In the entries that follow, find every line containing "hitta" and copy it.

#### Collected data
• • • • •

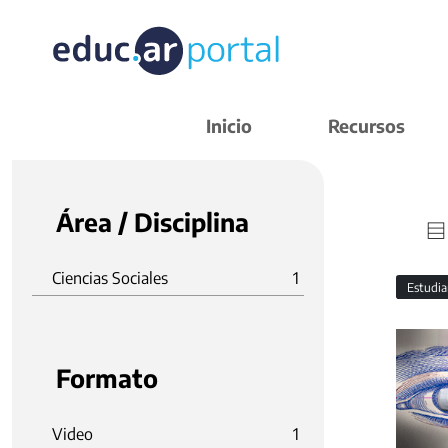
Inicio
Recursos
Área / Disciplina
Ciencias Sociales
1
Estudi
Formato
Video
1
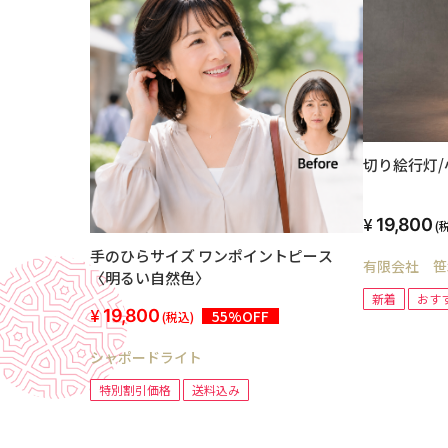
切り絵行灯/
19,800
(
手のひらサイズ ワンポイントピース
有限会社 笹
〈明るい自然色〉
新着
おす
19,800
55%OFF
(税込)
シャポードライト
特別割引価格
送料込み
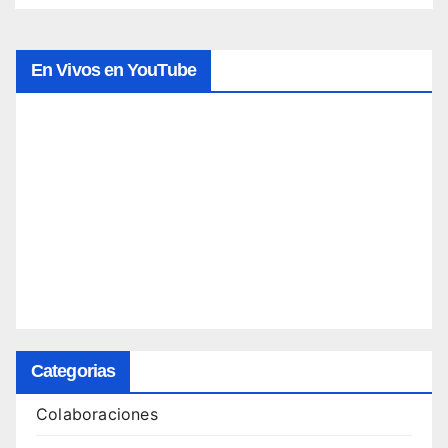
En Vivos en YouTube
Categorias
Colaboraciones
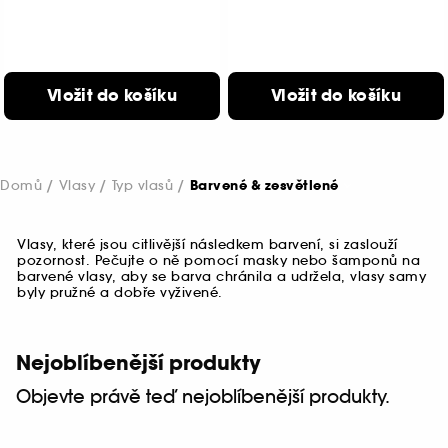
Vložit do košíku
Vložit do košíku
Domů
Vlasy
Typ vlasů
Barvené & zesvětlené
Vlasy, které jsou citlivější následkem barvení, si zaslouží
pozornost. Pečujte o ně pomocí masky nebo šamponů na
barvené vlasy, aby se barva chránila a udržela, vlasy samy
byly pružné a dobře vyživené.
Nejoblíbenější produkty
Objevte právě teď nejoblíbenější produkty.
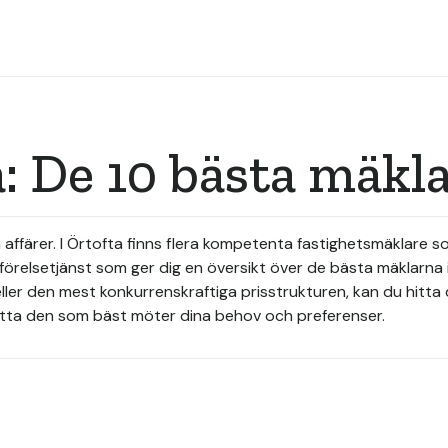
: De 10 bästa mäkl
ta affärer. I Örtofta finns flera kompetenta fastighetsmäklare
ämförelsetjänst som ger dig en översikt över de bästa mäklarn
er den mest konkurrenskraftiga prisstrukturen, kan du hitta 
 hitta den som bäst möter dina behov och preferenser.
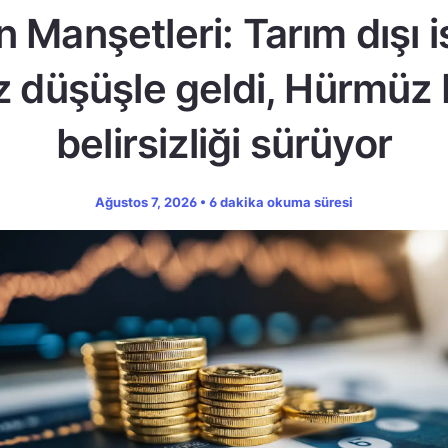
n Manşetleri: Tarım dışı 
z düşüşle geldi, Hürmüz
belirsizliği sürüyor
Ağustos 7, 2026 • 6 dakika okuma süresi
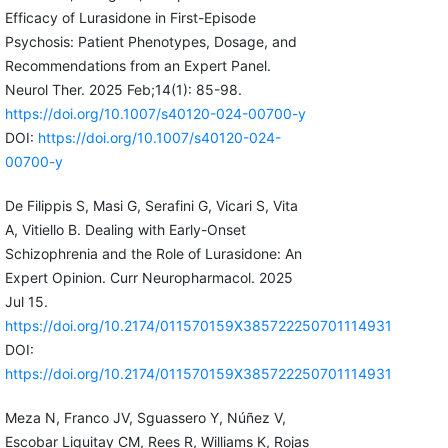
Efficacy of Lurasidone in First-Episode
Psychosis: Patient Phenotypes, Dosage, and
Recommendations from an Expert Panel.
Neurol Ther. 2025 Feb;14(1): 85-98.
https://doi.org/10.1007/s40120-024-00700-y
DOI:
https://doi.org/10.1007/s40120-024-
00700-y
De Filippis S, Masi G, Serafini G, Vicari S, Vita
A, Vitiello B. Dealing with Early-Onset
Schizophrenia and the Role of Lurasidone: An
Expert Opinion. Curr Neuropharmacol. 2025
Jul 15.
https://doi.org/10.2174/011570159X385722250701114931
DOI:
https://doi.org/10.2174/011570159X385722250701114931
Meza N, Franco JV, Sguassero Y, Núñez V,
Escobar Liquitay CM, Rees R, Williams K, Rojas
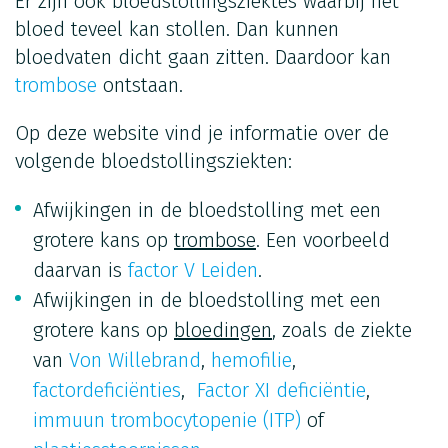
Er zijn ook bloedstollingsziektes waarbij het
bloed teveel kan stollen. Dan kunnen
bloedvaten dicht gaan zitten. Daardoor kan
trombose
ontstaan.
Op deze website vind je informatie over de
volgende bloedstollingsziekten:
Afwijkingen in de bloedstolling met een
grotere kans op
trombose
. Een voorbeeld
daarvan is
factor V Leiden
.
Afwijkingen in de bloedstolling met een
grotere kans op
bloedingen
, zoals de ziekte
van
Von Willebrand
,
hemofilie
,
factordeficiënties
,
Factor XI deficiëntie
,
immuun trombocytopenie (ITP)
of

• • • • •

#### EXPECTED ANSWER
er den mest konkurrenskraftiga prisstrukturen, kan du hitta 
 hitta den som bäst möter dina behov och preferenser.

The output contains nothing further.